INPUT DATA:

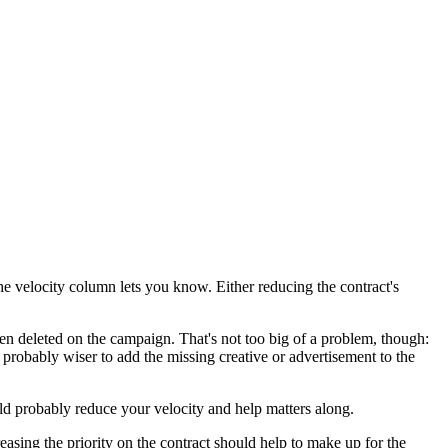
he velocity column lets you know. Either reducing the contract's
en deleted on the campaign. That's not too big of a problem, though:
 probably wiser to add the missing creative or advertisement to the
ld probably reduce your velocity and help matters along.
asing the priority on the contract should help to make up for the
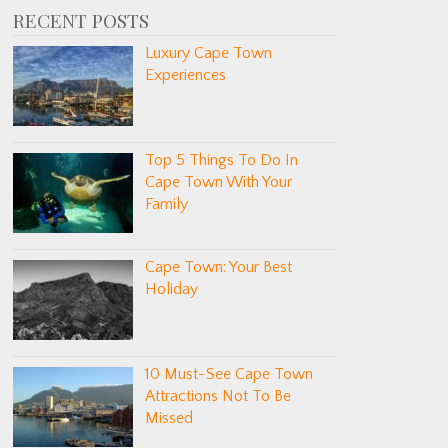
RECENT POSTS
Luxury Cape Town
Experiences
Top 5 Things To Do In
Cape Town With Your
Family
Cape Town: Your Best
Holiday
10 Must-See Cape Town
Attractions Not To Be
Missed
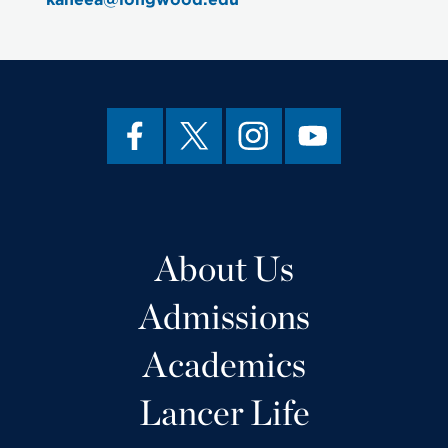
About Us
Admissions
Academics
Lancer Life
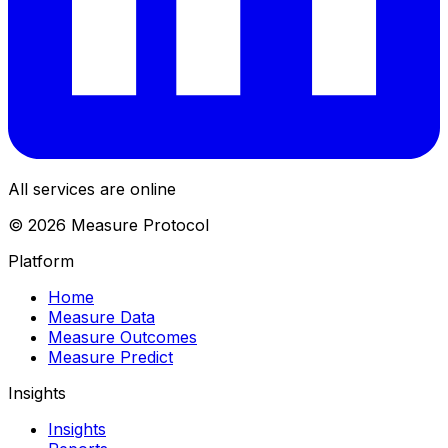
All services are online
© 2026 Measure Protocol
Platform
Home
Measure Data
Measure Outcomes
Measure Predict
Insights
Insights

---

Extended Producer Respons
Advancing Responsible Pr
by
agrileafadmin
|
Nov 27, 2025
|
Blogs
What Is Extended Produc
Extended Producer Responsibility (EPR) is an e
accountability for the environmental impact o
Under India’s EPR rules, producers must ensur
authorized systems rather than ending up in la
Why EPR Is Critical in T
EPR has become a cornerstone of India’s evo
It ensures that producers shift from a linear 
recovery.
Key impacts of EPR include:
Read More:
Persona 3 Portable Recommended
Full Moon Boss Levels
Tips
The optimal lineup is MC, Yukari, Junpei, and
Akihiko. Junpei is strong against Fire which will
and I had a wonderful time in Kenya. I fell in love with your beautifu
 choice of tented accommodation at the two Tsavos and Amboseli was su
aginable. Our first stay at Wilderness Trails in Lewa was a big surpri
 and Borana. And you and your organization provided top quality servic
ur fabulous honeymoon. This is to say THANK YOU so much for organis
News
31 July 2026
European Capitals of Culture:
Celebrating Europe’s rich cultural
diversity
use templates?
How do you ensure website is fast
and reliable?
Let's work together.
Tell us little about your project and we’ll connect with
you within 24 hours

--

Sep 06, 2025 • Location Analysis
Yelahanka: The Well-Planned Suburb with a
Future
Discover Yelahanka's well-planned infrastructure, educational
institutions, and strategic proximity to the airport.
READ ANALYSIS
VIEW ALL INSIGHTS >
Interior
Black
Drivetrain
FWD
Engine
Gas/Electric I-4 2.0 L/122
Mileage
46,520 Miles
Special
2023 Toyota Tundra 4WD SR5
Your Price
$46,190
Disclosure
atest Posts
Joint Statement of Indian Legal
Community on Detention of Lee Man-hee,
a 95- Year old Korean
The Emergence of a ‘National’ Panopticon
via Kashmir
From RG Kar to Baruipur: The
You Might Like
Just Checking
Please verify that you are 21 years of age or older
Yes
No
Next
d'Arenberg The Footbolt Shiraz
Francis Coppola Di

WHAT YOU SHOULD DO: All lines above between those holding "and Borana. And" and "you within 24 hours", inclusive, must be set down unchanged, and no other line may be included.

WRITTEN ANSWER:
 and Borana. And you and your organization provided top quality servic
ur fabulous honeymoon. This is to say THANK YOU so much for organis
News
31 July 2026
European Capitals of Culture:
Celebrating Europe’s rich cultural
diversity
use templates?
How do you ensure website is fast
and reliable?
Let's work together.
Tell us little about your project and we’ll connect with
you within 24 hours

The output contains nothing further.